85% of funds invest primarily in Malaysia and only 15% in foreign markets. This opens up a whole Pandora’s Box for the local investment industry. Have Malaysia-focused funds been over-marketed? Have Malaysians lost out on the growth and innovation of the rest of the world in the last decade? Are Malaysian managers equipped to handle foreign markets? Are local advisors/agents comfortable in giving proper advice on global diversification? There could, of course, be more foreign funds but with less than 10 years track record which are not covered by this survey.
- Malaysia has underperformed a diversified portfolio of world markets
Malaysia-focused funds on average returned 6.4% and 5.9% before and after selling fees respectively. This is less than returns given by World (6.9%), Developed Markets (7.2%), US (9.8%!), Asia ex-Japan (6.7%) and Asean (7.4%).
- The ringgit’s 2.4% p.a. decay is to blame for poor performance
The ringgit was about 3.37 in mid-2007 and 4.28 to the USD at the end of June 2017. This is a USD vs RM annualised gain of 2.4% p.a. which must be added to all fund/index returns to arrive at ringgit returns. Whatever your nuanced opinion of the ringgit, we return to the question of what experts would advise for the next 10 years: to have a “home is best” mindset or to decide whether global diversification gives superior growth-risk exposure.
- US returns were insane despite causing a global financial crisis
The US returned 7.4% or a whopping 9.8% in ringgit terms!

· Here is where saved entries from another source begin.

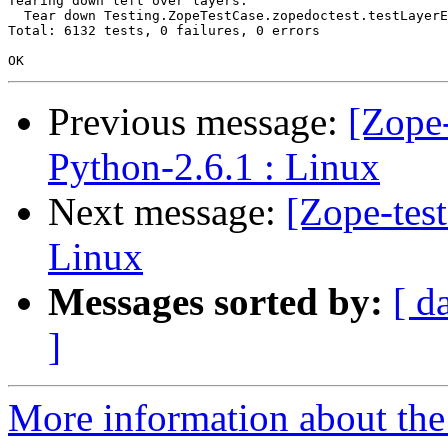
Tearing down left over layers:

  Tear down Testing.ZopeTestCase.zopedoctest.testLayerE
Total: 6132 tests, 0 failures, 0 errors

Previous message:
[Zope-
Python-2.6.1 : Linux
Next message:
[Zope-tes
Linux
Messages sorted by:
[ d
]
More information about the 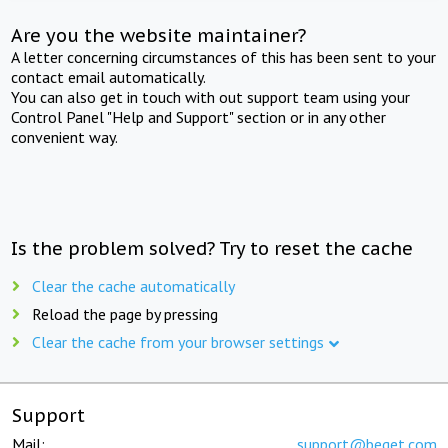
Are you the website maintainer?
A letter concerning circumstances of this has been sent to your
contact email automatically.
You can also get in touch with out support team using your
Control Panel "Help and Support" section or in any other
convenient way.
Is the problem solved? Try to reset the cache
Clear the cache automatically
Reload the page by pressing
Clear the cache from your browser settings
Support
Mail:
support@beget.com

This is insane because the US is the world’s biggest market and it’s not easy to get double digit returns out of a “mature” market. Investing at the market’s bottom during the crash in March 2009 would give even crazier returns. Thank Silicon Valley, the Fed, Bush Jr, Obama, Trump and the folly of emerging market leaders.
- China returned a ringgit-adjusted 6.7% despite the hate
China is supposed to be slowing down and has to contend with geopolitical risks. On the upside there’s a lot of restructuring and tech. So who knows whether this will sustain. Even Hong Kong, China’s erstwhile gateway, returned a delicious 8.6%.
- Malaysia mostly only outperformed “troubled” regions
Malaysia-focused funds on average did better than problematic regions like Europe (4%), Japan (4.4%), Asia including Japan (5.4%) and Emerging Markets (4.8%)
- Malaysian fund managers aren’t adept at global markets?
Malaysian-managed foreign funds mostly underperformed their respective indices. The exceptional performance for Asia ex-Japan is mainly attributed to one fund: the Affin Hwang Select Asia (ex Japan) Quantum fund which gave a 14.3% net return! Otherwise, performance for that sector, including for Affin-Hwang’s other funds in the category, remains similarly pitiful.
- Mega fund houses had significant impact on regional/global fund returns
You can say that, if you had decided to buy a unit trust investing in foreign markets, this is where most of your money went to. Public Mutual is a significant player in the foreign unit trust sector with most of their funds underperforming.
- A handful of funds had commendable performance
With net returns (after sales fees) of at least 7%, a few Malaysia-focused funds managed to hold up well against the returns of global and regional indices. But with asset sizes totaling about US$640m, this is less than 5% of total funds surveyed.